◆ PROBLEM ◆
Would you give the listing back word for word once its pictures are removed?

Top of ENTRIES PROVIDED

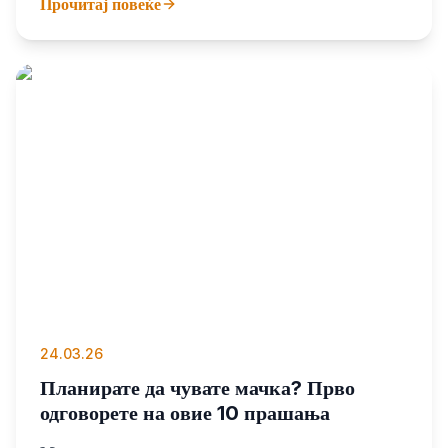
Прочитај повеќе
ред. Дишење, телесна температура, пулс, па сè до
бојата на непцата – ова се вредностите можат
навреме да ти покажат дали кучето е здраво или
има проблем
24.03.26
Планирате да чувате мачка? Прво
одговорете на овие 10 прашања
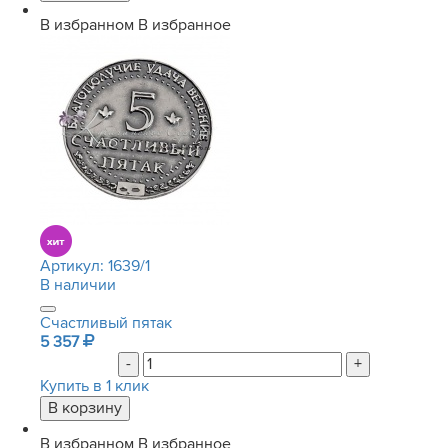
В избранном
В избранное
Артикул:
1639/1
В наличии
Счастливый пятак
5 357
-
+
Купить в 1 клик
В избранном
В избранное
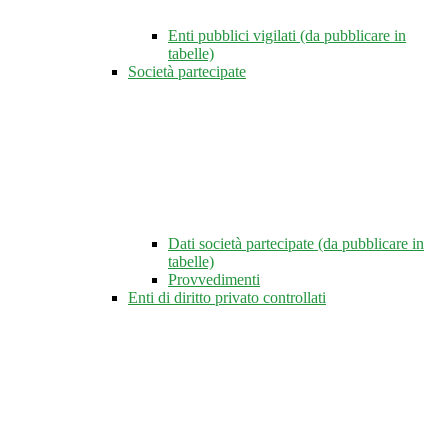
Enti pubblici vigilati (da pubblicare in
tabelle)
Società partecipate
Dati società partecipate (da pubblicare in
tabelle)
Provvedimenti
Enti di diritto privato controllati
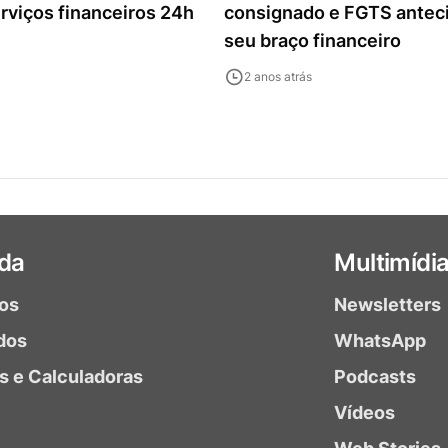
rviços financeiros 24h
consignado e FGTS antec
seu braço financeiro
2 anos atrás
da
Multimídi
ios
Newsletters
dos
WhatsApp
as e Calculadoras
Podcasts
Vídeos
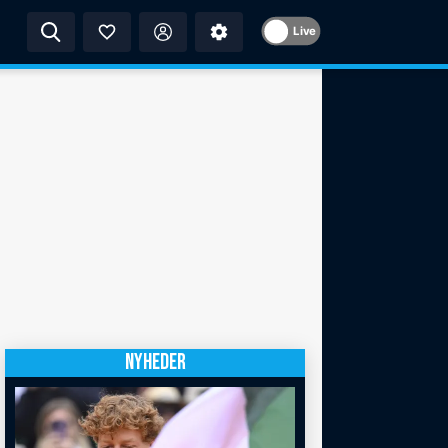
Live
NYHEDER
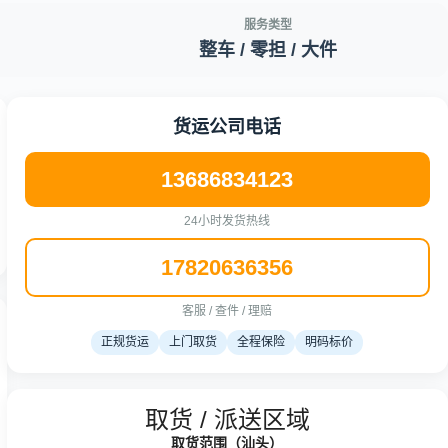
服务类型
整车 / 零担 / 大件
货运公司电话
13686834123
24小时发货热线
17820636356
客服 / 查件 / 理赔
正规货运
上门取货
全程保险
明码标价
取货 / 派送区域
取货范围（汕头）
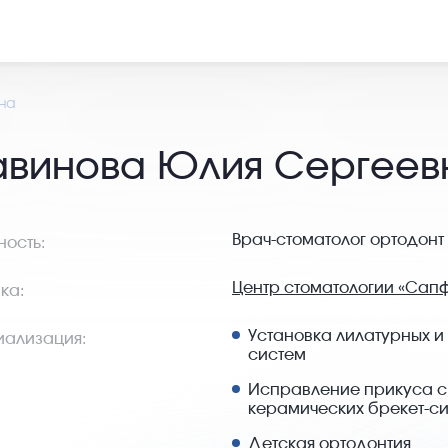
на
винова Юлия Сергеев
Врач-стоматолог ортодонт
ость:
Центр стоматологии «Сап
ка:
Установка лилатурных и
ализация:
систем
Исправление прикуса с
керамических брекет-с
Детская ортодонтия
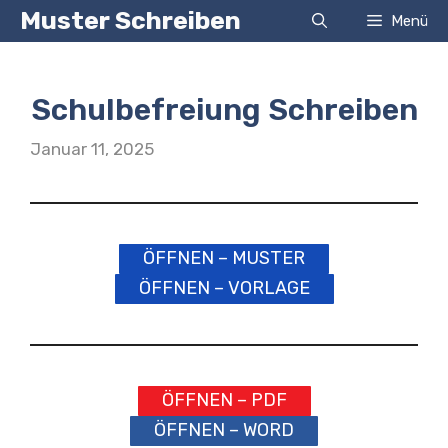
Zum
Muster Schreiben
Menü
Inhalt
springen
Schulbefreiung Schreiben
Januar 11, 2025
ÖFFNEN – MUSTER
ÖFFNEN – VORLAGE
ÖFFNEN – PDF
ÖFFNEN – WORD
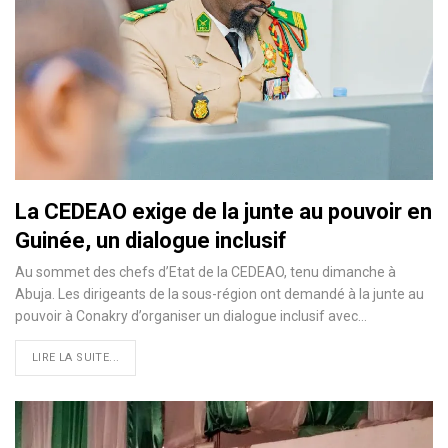
La CEDEAO exige de la junte au pouvoir en
Guinée, un dialogue inclusif
Au sommet des chefs d’Etat de la CEDEAO, tenu dimanche à
Abuja. Les dirigeants de la sous-région ont demandé à la junte au
pouvoir à Conakry d’organiser un dialogue inclusif avec…
LIRE LA SUITE...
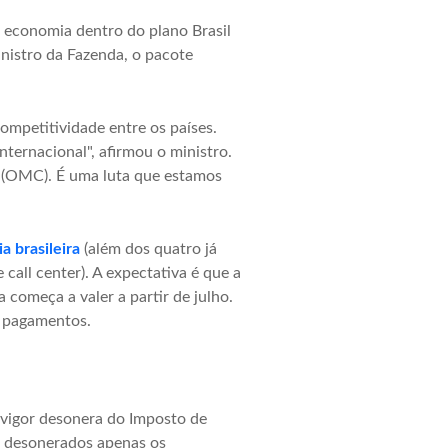
 economia dentro do plano Brasil
nistro da Fazenda, o pacote
mpetitividade entre os países.
ternacional", afirmou o ministro.
o (OMC). É uma luta que estamos
a brasileira
(além dos quatro já
all center). A expectativa é que a
 começa a valer a partir de julho.
e pagamentos.
vigor desonera do Imposto de
ão desonerados apenas os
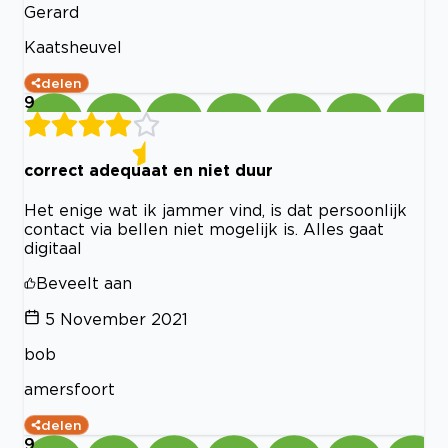
Gerard
Kaatsheuvel
delen
9
correct adequaat en niet duur
Het enige wat ik jammer vind, is dat persoonlijk
contact via bellen niet mogelijk is. Alles gaat
digitaal
Beveelt aan
5 November 2021
bob
amersfoort
delen
9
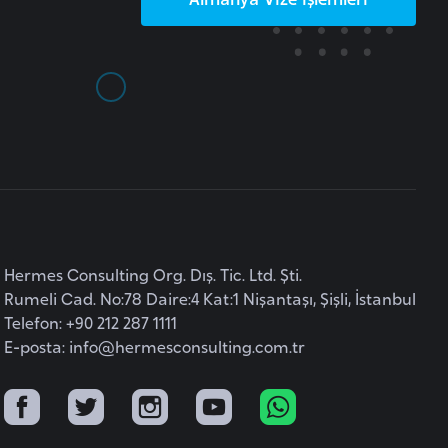
Hermes Consulting Org. Dış. Tic. Ltd. Şti.
Rumeli Cad. No:78 Daire:4 Kat:1 Nişantaşı, Şişli, İstanbul
Telefon: +90 212 287 1111
E-posta:
info@hermesconsulting.com.tr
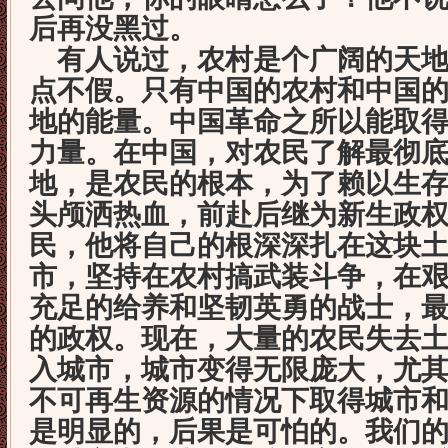
后再没黑过。
有人说过，农村是个广阔的天地
点不假。只有中国的农村和中国
地的能量。中国革命之所以能取
力量。在中国，对农民了解最彻
地，是农民的根本，为了赖以生
头颅洒热血，前赴后继为新生政
民，他将自己的根深深扎在这块
市，坚持在农村搞武装斗争，在
充足的给养和坚韧英勇的战士，
的政权。现在，大量的农民失去
入城市，城市变得无限庞大，尤
不可再生资源的情况下取得城市
是明显的，后果是可怕的。我们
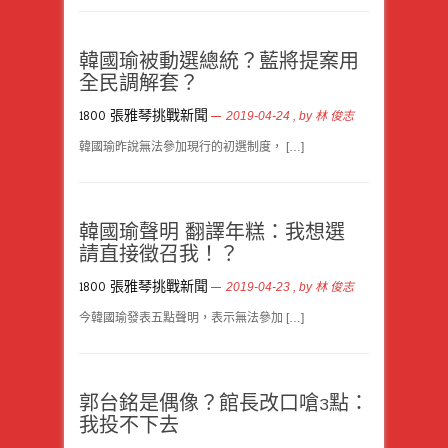
韓國瑜被動選總統？藍將提案用
全民調解套？
1800 張雅琴挑戰新聞
2019-04-24
, by
林 俊志
韓國瑜昨說無法參加現行的初選制度， […]
韓國瑜聲明 翻譯年糕：我想選
請直接徵召我！？
1800 張雅琴挑戰新聞
2019-04-23
, by
林 俊志
今韓國瑜發表五點聲明，表示無法參加 […]
郭台銘是偶像？館長改口嗆3點：
我投不下去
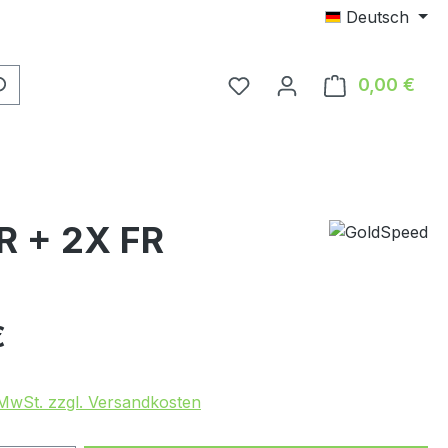
Deutsch
Du hast 0 Produkte auf 
0,00 €
Ware
 + 2X FR
eis:
€
. MwSt. zzgl. Versandkosten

Bottom of ENTRIES PROVIDED

◆ EXERCISE RESPONSE ◆
Прочитај повеќе
ред. Дишење, телесна температура, пулс, па сè до
бојата на непцата – ова се вредностите можат
навреме да ти покажат дали кучето е здраво или
има проблем
24.03.26
Планирате да чувате мачка? Прво
одговорете на овие 10 прашања
В избранном
В избранное
Артикул:
1639/1
В наличии
Счастливый пятак
5 357
-
+
Купить в 1 клик
В избранном
В избранное
Enti pubblici vigilati (da pubblicare in
tabelle)
Società partecipate
Dati società partecipate (da pubblicare in
tabelle)
Provvedimenti
Enti di diritto privato controllati
rviços financeiros 24h
consignado e FGTS antec
seu braço financeiro
2 anos atrás
da
Multimídi
ios
Newsletters
dos
WhatsApp
as e Calculadoras
Podcasts
Vídeos
Live
NYHEDER
服务类型
整车 / 零担 / 大件
货运公司电话
13686834123
24小时发货热线
17820636356
客服 / 查件 / 理赔
正规货运
上门取货
全程保险
明码标价
取货 / 派送区域
取货范围（汕头）
на
винова Юлия Сергеев
Врач-стоматолог ортодонт
ость:
Центр стоматологии «Сап
ка:
Установка лилатурных и
ализация:
систем
Исправление прикуса с
керамических брекет-с
Детская ортодонтия
Zum
Muster Schreiben
Menü
Inhalt
springen
Schulbefreiung Schreiben
Januar 11, 2025
ÖFFNEN – MUSTER
ÖFFNEN – VORLAGE
ÖFFNEN – PDF
ÖFFNEN – WORD
La CEDEAO exige de la junte au pouvoir en
Guinée, un dialogue inclusif
Au sommet des chefs d’Etat de la CEDEAO, tenu dimanche à
Abuja. Les dirigeants de la sous-région ont demandé à la junte au
pouvoir à Conakry d’organiser un dialogue inclusif avec…
LIRE LA SUITE...
 economia dentro do plano Brasil
nistro da Fazenda, o pacote
mpetitividade entre os países.
ternacional", afirmou o ministro.
o (OMC). É uma luta que estamos
a brasileira
(além dos quatro já
all center). A expectativa é que a
 começa a valer a partir de julho.
e pagamentos.
vigor desonera do Imposto de
ão desonerados apenas os
Gerard
Kaatsheuvel
delen
9
correct adequaat en niet duur
Het enige wat ik jammer vind, is dat persoonlijk
contact via bellen niet mogelijk is. Alles gaat
digitaal
Beveelt aan
5 November 2021
bob
amersfoort
delen
9
Hermes Consulting Org. Dış. Tic. Ltd. Şti.
Rumeli Cad. No:78 Daire:4 Kat:1 Nişantaşı, Şişli, İstanbul
Telefon: +90 212 287 1111
E-posta:
info@hermesconsulting.com.tr
后再没黑过。
有人说过，农村是个广阔的天地
点不假。只有中国的农村和中国
地的能量。中国革命之所以能取
力量。在中国，对农民了解最彻
地，是农民的根本，为了赖以生
头颅洒热血，前赴后继为新生政
民，他将自己的根深深扎在这块
市，坚持在农村搞武装斗争，在
充足的给养和坚韧英勇的战士，
的政权。现在，大量的农民失去
入城市，城市变得无限庞大，尤
不可再生资源的情况下取得城市
是明显的，后果是可怕的。我们
韓國瑜被動選總統？藍將提案用
全民調解套？
1800 張雅琴挑戰新聞
2019-04-24
, by
林 俊志
韓國瑜昨說無法參加現行的初選制度， […]
韓國瑜聲明 翻譯年糕：我想選
請直接徵召我！？
1800 張雅琴挑戰新聞
2019-04-23
, by
林 俊志
今韓國瑜發表五點聲明，表示無法參加 […]
郭台銘是偶像？館長改口嗆3點：
我投不下去
Deutsch
Du hast 0 Produkte auf 
0,00 €
Ware
 + 2X FR
eis:
€
. MwSt. zzgl. Versandkosten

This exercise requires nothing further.